22. The method of claim 21, wherein forming the gate oxide and forming the gate comprise:

depositing a gate oxide layer on the first side of the Si layer, and a lower gate layer on the gate oxide layer;

etching the gate oxide layer and the lower gate layer to form the gate oxide and a lower gate portion;

depositing a first dielectric layer on the Si layer and on the lower gate portion;

planarizing the first dielectric layer to expose the lower gate portion;

depositing a second dielectric layer on the first dielectric layer and on the lower gate portion;

etching the second dielectric layer to form a gate window to expose the lower gate portion, the gate window being longer than the lower gate portion;

filling the gate window with an upper gate layer; and

planarizing the upper gate layer to form the gate.

23. The method of claim 16, wherein the gate is trapezoidal.

24. The method of claim 23, wherein forming the gate oxide and forming the gate comprise:

depositing a dielectric layer on the first side of the Si layer;

etching the dielectric layer to form a gate window to expose a portion of the Si layer;

forming spacers within the gate window to form a trapezoidal opening;

forming a gate oxide layer on the Si layer within the gate window;

depositing a gate material on the gate oxide layer within the gate window; and

planarizing the gate material to form the gate.

25. A method of fabricating a transistor, the method comprising:

forming a silicon (Si) layer comprising a source region, a drain region, and a channel region therebetween;

forming a gate oxide on the channel region on a first side of the Si layer;

forming a gate on the gate oxide;

forming a source contact electrically coupled with the source region; and

forming a drain contact on a second side of the Si layer opposite the first side of the Si layer, the drain contact being electrically coupled with the drain region,

wherein a center of the gate is closer to the source region than to the drain region.

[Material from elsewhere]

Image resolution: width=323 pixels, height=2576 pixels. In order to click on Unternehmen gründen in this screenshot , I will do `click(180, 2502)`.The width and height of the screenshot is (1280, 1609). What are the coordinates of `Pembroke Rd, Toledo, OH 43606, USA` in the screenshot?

26. The method of claim 25, wherein the gate oxide and the gate overlap at least a portion of the source region.

27. The method of claim 26, wherein the portion of the source region overlapped by the gate oxide and the gate is greater than a portion of the drain region overlapped by the gate oxide and the gate.

28. The method of claim 25, further comprising:

forming a buried oxide (BOX) layer on the second side of the Si layer, wherein the drain contact is formed through the BOX layer.

29. The method of claim 25, wherein the source contact is formed on the first side of the Si layer.

30. The method of claim 25, wherein the source contact is formed on the second side of the Si layer.